Etre discriminé est une chose, le prouver en est une autre, car le plus souvent, c’est l’auteur des discriminations qui est en possession des preuves, que ce soit sur les sujets salariaux, les refus d’embauche ou encore de location d’appartement. C’est pour cela que depuis 2008 , dans la lignée du droit européen, la loi française prévoit que « toute personne qui s’estime victime d’une discrimination directe ou indirecte présente devant la juridiction compétente les faits qui permettent d’en présumer l’existence ». Cet aménagement de la charge de la preuve a permis de faciliter l’accès à la justice. Mais la difficulté en rebute plus d’un et pour ceux qui se lancent, le parcours est semé d’embûches.
Le point sur les outils juridiques
Parce qu’elle est « saisie de nombreuses réclamations soulevant les difficultés d’accès à la preuve […] entravant le droit des personnes de faire reconnaître la discrimination qu’elles ont subie et de voir leur entier préjudice réparé », la Défenseure des droits, Claire Hédon, qui a fait de l’amplification de la lutte contre les discriminations une priorité , vient de signer une décision-cadre sur le sujet . Cette forme de vade-mecum fait le point sur les outils juridiques fournis par les textes – français mais aussi européens – comme les jurisprudences, pour que chacun s’en empare. Le message s’adresse à toutes les parties prenantes : les plaignants, mais aussi leurs avocats, les mis en cause et les juges, au premier rang desquels les conseils de prud’hommes.
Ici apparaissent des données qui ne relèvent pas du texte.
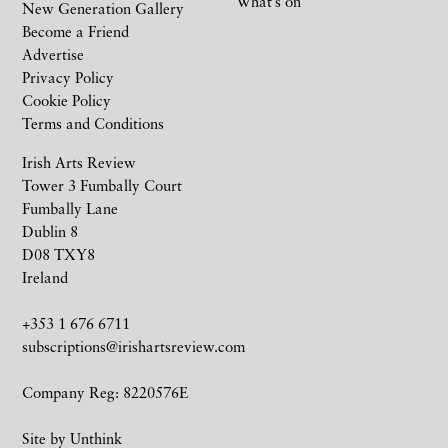
What’s on
New Generation Gallery
Become a Friend
Advertise
Privacy Policy
Cookie Policy
Terms and Conditions
Irish Arts Review
Tower 3 Fumbally Court
Fumbally Lane
Dublin 8
D08 TXY8
Ireland
+353 1 676 6711
subscriptions@irishartsreview.com
Company Reg: 8220576E
Site by
Unthink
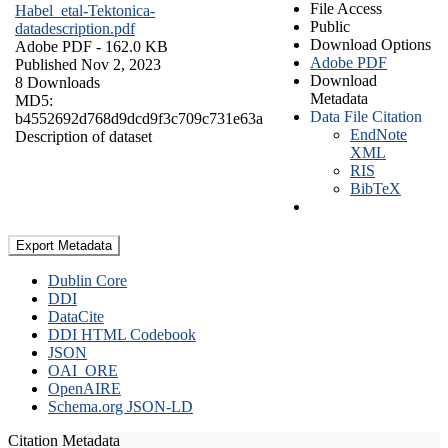
File Access
Habel_etal-Tektonica-
Public
datadescription.pdf
Download Options
Adobe PDF
- 162.0 KB
Adobe PDF
Published Nov 2, 2023
Download
8 Downloads
Metadata
MD5:
Data File Citation
b4552692d768d9dcd9f3c709c731e63a
EndNote
Description of dataset
XML
RIS
BibTeX
Export Metadata
Dublin Core
DDI
DataCite
DDI HTML Codebook
JSON
OAI_ORE
OpenAIRE
Schema.org JSON-LD
Citation Metadata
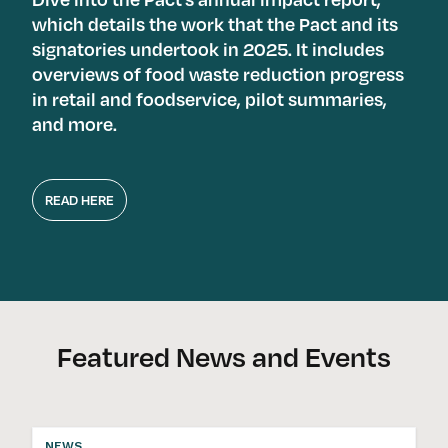
which details the work that the Pact and its
signatories undertook in 2025. It includes
overviews of food waste reduction progress
in retail and foodservice, pilot summaries,
and more.
READ HERE
Featured News and Events
NEWS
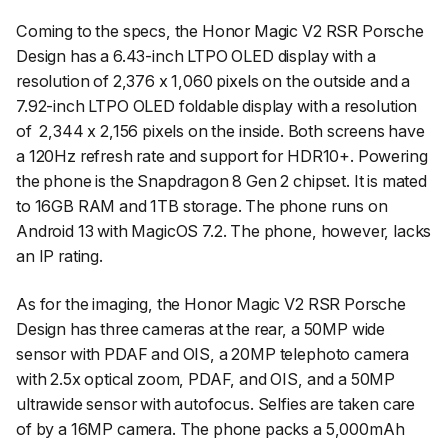
Coming to the specs, the Honor Magic V2 RSR Porsche
Design has a 6.43-inch LTPO OLED display with a
resolution of 2,376 x 1,060 pixels on the outside and a
7.92-inch LTPO OLED foldable display with a resolution
of
2,344 x 2,156 pixels on the inside. Both screens have
a 120Hz refresh rate and support for HDR10+. Powering
the phone is the Snapdragon 8 Gen 2 chipset. It is mated
to 16GB RAM and 1TB storage. The phone runs on
Android 13 with MagicOS 7.2. The phone, however, lacks
an IP rating.
As for the imaging, the Honor Magic V2 RSR Porsche
Design has three cameras at the rear, a 50MP wide
sensor with PDAF and OIS, a 20MP telephoto camera
with 2.5x optical zoom, PDAF, and OIS, and a 50MP
ultrawide sensor with autofocus. Selfies are taken care
of by a 16MP camera. The phone packs a 5,000mAh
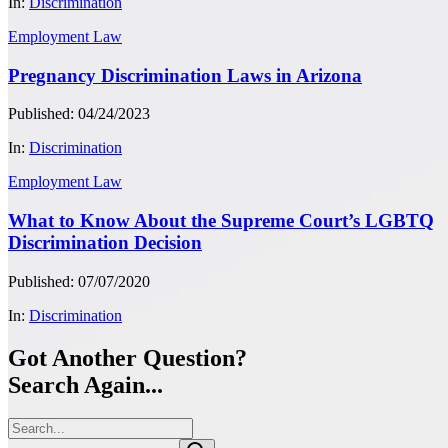
In:
Discrimination
Employment Law
Pregnancy Discrimination Laws in Arizona
Published: 04/24/2023
In:
Discrimination
Employment Law
What to Know About the Supreme Court’s LGBTQ
Discrimination Decision
Published: 07/07/2020
In:
Discrimination
Got Another Question?
Search Again...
« Notre objectif est de permettre l’accès à la preuve de manière à rendre effectif le droit de la non-discrimination », résume-t-on dans son entourage. Avec en arrière-plan une adresse plus particulièrement aux victimes que la perspective d’un contentieux complexe peut effrayer qu’on pourrait résumer ainsi : « N’ayez pas peur d’aller en justice ». Et un focus particulier sur la discrimination au travail. La décision-cadre qui vient d’être publiée sur Internet souligne que « malgré le partage de la preuve, une inégalité d’armes persiste dans les faits […] compte tenu du lien de subordination dans lequel le salarié se trouve ».
Faisceau d’indices
Parce que même la constitution d’un faisceau d’indices convergents qui « doit seulement faire naître un doute raisonnable dans l’esprit du juge » s’avère complexe, la Défenseure des droits liste les indices déjà reconnus en droit français, mais aussi les autres pistes que dessine la jurisprudence européenne que les avocats des plaignants auraient tout intérêt à explorer. Notamment l’existence éventuelle dans une entreprise d’une « ségrégation professionnelle entre hommes et femmes » et d’une « sous-rémunération des emplois féminins pourtant de valeur égale à ceux occupés principalement par des hommes ». La décision rappelle aussi que « la comparaison n’est pas obligatoire pour mettre en lumière une discrimination subie », « la chronologie des faits peut par exemple constituer un élément de présomption de discrimination » suffisant.
Elle rappelle par ailleurs le rôle déterminant du juge. Ce dernier « doit permettre l’accès aux éléments de preuve en possession de l’employeur en adoptant un rôle actif » qui est « crucial ». S’il n’a « pas un pouvoir automatique » pour demander la communication d’éléments, dans un contentieux de discrimination, il doit vérifier l’accès aux informations demandées (dont la proportionnalité au regard du respect de la vie privée), restreindre et non rejeter les demandes trop générales de communication de preuves et peut même prononcer une expertise dans un contentieux de discrimination.
La consécration de la méthode « Clerc »
La décision rappelle par ailleurs la force de l’article 145 du Code de procédure civile, qui permet de demander en référé avant le procès des éléments détenus par la partie adverse. « Il ne fait plus de doute que le droit à la preuve recouvre le droit d’obtenir une preuve qu’un salarié ne détient pas, pour la défense de son droit de faire reconnaître la discrimination subie », est-il écrit. Et concernant l’enjeu de la réparation intégrale du préjudice subi, il est renvoyé à la méthode « Clerc », du nom du militant de la CGT qui l’a construite, pour le calcul du différentiel salarial de traitement, consacrée par la Cour de cassation.